Jorge: Of our remaining legitimate opponents (let's just ignore that Coastal's 9-0), South Carolina has the best combined F/+ rating (17, compared to Clemson at 23 and Florida at 33). Of course, those aren't cavernous divides and I think we're capable of losing to either if we're plagued by any of the demons that have cost us points and games throughout the first 75% of the season. But Florida seems to have angered some Pagan injury deity, while we all know Clemson's had their struggles with middling ACC opponents like Maryland and BC (while, yes, blowing others out.) Still, I refuse to cite, "We've got them at home" and "It's senior day so our boys will be hungry" as hard evidence, since I'm guessing Clemson fans were spouting that same sort of rhetoric this time last year. Interesting to note that, based on S&P ratings, Clemson's offense has regressed and defense has improved from last season, while the opposite is true for us (offense up, defense down). Will these complementary shifts offset? Of course, our special teams ratings are abysmal—FEI ST ratings put us at 117th, including dead last in punt return efficiency. Sidestepping the sort of special teams ineptitude that nearly cost us Kentucky and Vanderbilt and did cost us Tennessee will go a long way in helping us sweep the final stretch of the 2013 campaign. We proved we can (mostly) avoid those pitfalls against MSU and we all know a team's only as good as its most recent game*, so, hell, why not? 10-2 or bust!

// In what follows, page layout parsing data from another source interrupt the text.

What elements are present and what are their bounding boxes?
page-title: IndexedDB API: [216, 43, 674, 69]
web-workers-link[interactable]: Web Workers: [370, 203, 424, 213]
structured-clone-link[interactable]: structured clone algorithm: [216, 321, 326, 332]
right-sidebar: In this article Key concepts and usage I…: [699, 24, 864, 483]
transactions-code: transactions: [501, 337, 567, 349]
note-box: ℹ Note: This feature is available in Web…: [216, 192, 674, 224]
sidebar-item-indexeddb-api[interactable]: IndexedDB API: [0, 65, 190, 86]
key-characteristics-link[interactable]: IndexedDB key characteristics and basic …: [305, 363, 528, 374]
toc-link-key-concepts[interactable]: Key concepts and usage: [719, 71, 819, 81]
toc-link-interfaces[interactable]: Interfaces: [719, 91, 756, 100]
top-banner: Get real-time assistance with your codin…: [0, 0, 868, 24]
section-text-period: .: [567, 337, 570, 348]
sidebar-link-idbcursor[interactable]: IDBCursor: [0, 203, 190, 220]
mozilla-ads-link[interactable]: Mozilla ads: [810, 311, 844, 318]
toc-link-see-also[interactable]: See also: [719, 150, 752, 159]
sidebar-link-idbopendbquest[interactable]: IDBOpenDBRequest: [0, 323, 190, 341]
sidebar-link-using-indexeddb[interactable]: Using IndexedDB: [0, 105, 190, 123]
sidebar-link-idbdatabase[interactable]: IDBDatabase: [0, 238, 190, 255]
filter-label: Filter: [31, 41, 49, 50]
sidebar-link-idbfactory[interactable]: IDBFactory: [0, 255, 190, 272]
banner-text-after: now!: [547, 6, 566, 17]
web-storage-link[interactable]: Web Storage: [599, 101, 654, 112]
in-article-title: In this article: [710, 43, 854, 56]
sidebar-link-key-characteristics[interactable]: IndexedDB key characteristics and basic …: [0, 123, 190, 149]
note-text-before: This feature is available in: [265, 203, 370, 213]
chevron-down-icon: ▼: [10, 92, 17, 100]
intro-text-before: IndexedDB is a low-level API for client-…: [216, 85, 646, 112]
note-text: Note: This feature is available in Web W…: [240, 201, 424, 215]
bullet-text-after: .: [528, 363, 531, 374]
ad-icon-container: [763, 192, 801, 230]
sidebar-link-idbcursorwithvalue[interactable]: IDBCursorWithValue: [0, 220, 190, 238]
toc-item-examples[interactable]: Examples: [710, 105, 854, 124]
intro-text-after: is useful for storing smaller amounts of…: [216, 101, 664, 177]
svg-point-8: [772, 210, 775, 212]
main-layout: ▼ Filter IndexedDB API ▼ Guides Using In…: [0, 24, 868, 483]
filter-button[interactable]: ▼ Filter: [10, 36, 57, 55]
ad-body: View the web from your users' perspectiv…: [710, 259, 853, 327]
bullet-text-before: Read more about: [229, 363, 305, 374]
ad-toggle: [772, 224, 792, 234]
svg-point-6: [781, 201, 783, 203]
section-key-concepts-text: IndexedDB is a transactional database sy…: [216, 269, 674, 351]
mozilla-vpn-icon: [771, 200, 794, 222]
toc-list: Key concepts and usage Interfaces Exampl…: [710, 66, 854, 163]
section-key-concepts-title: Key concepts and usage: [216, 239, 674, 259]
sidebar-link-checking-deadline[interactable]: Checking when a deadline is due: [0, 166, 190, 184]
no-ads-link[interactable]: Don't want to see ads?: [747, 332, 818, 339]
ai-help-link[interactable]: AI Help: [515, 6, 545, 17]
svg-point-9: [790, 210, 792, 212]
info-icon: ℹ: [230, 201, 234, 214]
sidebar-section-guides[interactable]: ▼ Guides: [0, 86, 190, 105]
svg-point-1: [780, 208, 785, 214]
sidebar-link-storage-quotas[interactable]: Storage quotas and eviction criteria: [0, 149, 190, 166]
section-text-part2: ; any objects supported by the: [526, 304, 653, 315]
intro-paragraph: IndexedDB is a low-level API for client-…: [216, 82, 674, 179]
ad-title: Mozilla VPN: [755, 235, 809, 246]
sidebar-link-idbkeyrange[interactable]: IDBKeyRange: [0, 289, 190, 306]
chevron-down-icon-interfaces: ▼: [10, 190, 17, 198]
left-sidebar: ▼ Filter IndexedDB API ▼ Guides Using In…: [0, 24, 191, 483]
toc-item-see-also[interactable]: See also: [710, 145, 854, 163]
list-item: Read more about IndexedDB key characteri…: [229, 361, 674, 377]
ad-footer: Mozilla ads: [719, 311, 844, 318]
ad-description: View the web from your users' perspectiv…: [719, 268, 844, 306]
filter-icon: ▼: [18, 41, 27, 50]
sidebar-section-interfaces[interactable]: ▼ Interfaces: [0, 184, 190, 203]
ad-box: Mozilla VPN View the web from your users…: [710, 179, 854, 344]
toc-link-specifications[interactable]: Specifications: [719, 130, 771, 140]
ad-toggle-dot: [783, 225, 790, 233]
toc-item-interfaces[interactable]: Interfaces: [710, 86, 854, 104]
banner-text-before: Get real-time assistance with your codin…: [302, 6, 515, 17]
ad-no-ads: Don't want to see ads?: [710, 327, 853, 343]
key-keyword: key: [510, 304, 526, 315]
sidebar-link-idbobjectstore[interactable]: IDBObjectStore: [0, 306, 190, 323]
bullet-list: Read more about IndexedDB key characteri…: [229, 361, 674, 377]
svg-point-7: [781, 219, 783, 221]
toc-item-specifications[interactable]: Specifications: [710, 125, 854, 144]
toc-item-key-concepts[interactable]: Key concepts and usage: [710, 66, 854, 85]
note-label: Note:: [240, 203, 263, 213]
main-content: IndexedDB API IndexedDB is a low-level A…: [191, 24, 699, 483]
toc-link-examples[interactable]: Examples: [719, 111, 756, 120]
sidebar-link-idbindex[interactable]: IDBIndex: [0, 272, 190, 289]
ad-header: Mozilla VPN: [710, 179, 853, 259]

* Obviously, I don't believe this is to be true...I just like to make Chicken Hoops' blood pressure spike.
ChickenHoops: I think it's likely that we're going to win out, and it's going to be really hard to be disappointed with 10-2, but we're going to be, because either UGA will beat Auburn or Missouri will win out. Remember - if UGA wins, then we're done no matter what else happens. Right now, the markets and advanced statistics suggest UGA has about a 35% chance of winning, which means in 35% of all scenarios we're done. So in the remaining 65% of scenarios, let's say Missouri wins out half the time or so - that puts us at about 2:1 underdogs to get to Atlanta. Can it happen? Sure. But I'm trying not to depend on it happening to be happy with this year, because it's out of our control.
In this scenario, I still think we miss out on the BCS because I'll be shocked if the Sugar Bowl passes up an available LSU (tickets) or A&M (eyeballs). Right now we just don't have the cache as a program I feel like to get the call, though Clowney obviously could help that. So I'll suggest it'll be one of the CapOne, Outback, or Chick-fil-A Bowl. It's frustrating to think we could go 10-2 in three straight years and not see Atlanta, but it seems that's where we're headed.
Gamecock Man: I think Carolina will win out. We'll be substantial favorites hosting a struggling Florida team, and while Clemson is likely to give us a good game, I think our improving defense will shut down Tajh Boyd and company and we'll score enough points to win a hard-fought game.
As far as making Atlanta goes, I'm optimistic. There's a solid chance that Mizzou will drop one to Ole Miss or Texas A&M. The Georgia-Auburn game is the one I'm not sure about. Georgia is getting healthier, and the jury is still out on Auburn. They've obviously achieved an impressive turnaround, but they really only have two good wins, at home over a good-but-not-great Ole Miss and at A&M. I'm not sure how much to make of their win over A&M. Almost every A&M game has been a shootout, and someone was bound to make enough plays to beat the Aggies sooner or later. Still, the game is at Auburn, and with Auburn having lost big to Georgia several times in recent years, you have to imagine that Malzahn understands the gravity of the opportunity to turn this rivalry around and will have his guys playing their best ball. If Auburn wins, I think we get to Atlanta.
If we don't go to Atlanta, I'm not optimistic we got to the Sugar Bowl. It seems more likely than not that either Auburn or Texas A&M will be available, and I doubt the Sugar picks us over either of those programs. Still, there's a chance.